Akhirnya, dari sekian tawanan perang, hanya ‘Uqbah bin Abi al-Mu’ith dan an-Nadhr bin al-Harits yang dieksekusi karena kejahatannya melampaui batas. Sisanya, diharuskan membayar tebusan sebagai syarat pembebasan, kecuali mereka yang betul-betul miskin. Nilai tebusan berkisar antara 400 sampai 4.000 dirham. Ada di antara tawanan itu yang dibebaskan dengan syarat mengajar baca tulis anak-anak muslim. Setiap sepuluh yang dapat mereka ajar dengan baik, mereka berhak memperoleh kebebasan.
Inilah straegi jenius Kanjeng Rasulullah shallallahu alaihi wa sallam; memanfaatkan kekuatan musuh untuk kemajuan kaum muslimin.
---
Alih-alih dipakai oleh umat Islam, strategi jenius Rasulullah (menggunakan kekuatan musuh untuk kemajuan kelompok) ini, malah dipakai Amerika Serikat.

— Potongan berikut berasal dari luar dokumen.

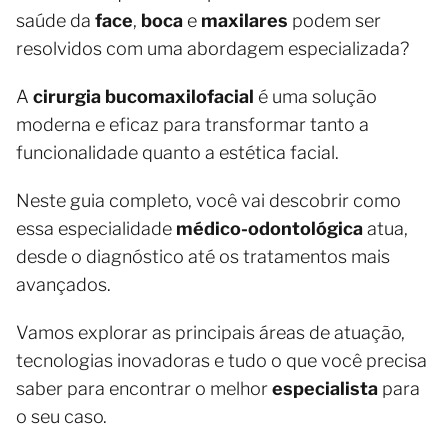
saúde da
face
,
boca
e
maxilares
podem ser
resolvidos com uma abordagem especializada?
A
cirurgia bucomaxilofacial
é uma solução
moderna e eficaz para transformar tanto a
funcionalidade quanto a estética facial.
Neste guia completo, você vai descobrir como
essa especialidade
médico-odontológica
atua,
desde o diagnóstico até os tratamentos mais
avançados.
Vamos explorar as principais áreas de atuação,
tecnologias inovadoras e tudo o que você precisa
saber para encontrar o melhor
especialista
para
o seu caso.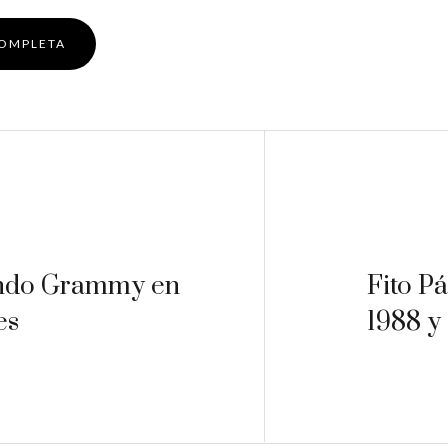
COMPLETA
undo Grammy en
Fito P
es
1988 y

Sebagai pemenang Perang Dunia II, AS membentuk Pengadilan Nuremberg atau Proses Nürnberg yang mengadili perwira militer NAZI dan pejabat teras Jerman. Pengadilan basa basi yang berlangsung sejak 20 November 1945 sampai 1 Oktober 1946. Mayoritas dieksekusi, sisanya dipenjara.
Hanya saja tak satupun ilmuan NAZI-Jerman yang diadili.
Sebab, AS telah menyusun Proyek Paperclip. Megaproyek yang merekrut para ilmuan Jerman eks-NAZI agar mengabdikan ilmunya untuk kepentingan jangka panjang AS. Pakar teknologi roket NAZI Jerman; Wernher von Braun, serta ilmuwan lain seperti Arthur Rudolph, Hubertus Strughold, Kurt Debus (sumpah, bukan orang Banten), dan lebih dari 700 ilmuwan diampuni, catatan kejahatan perangnya diputihkan, menjadi warga negara AS, dan harus mengaplikasikan ilmu dan keahliannya untuk Paman Sam. Kelak, Proyek Paperclip ini menghasilkan teknologi rudal balistik, roket ke bulan, pesawat ulang alik, pesawat supersonik, teknologi siluman (stealth), hingga senjata biologi-kimia!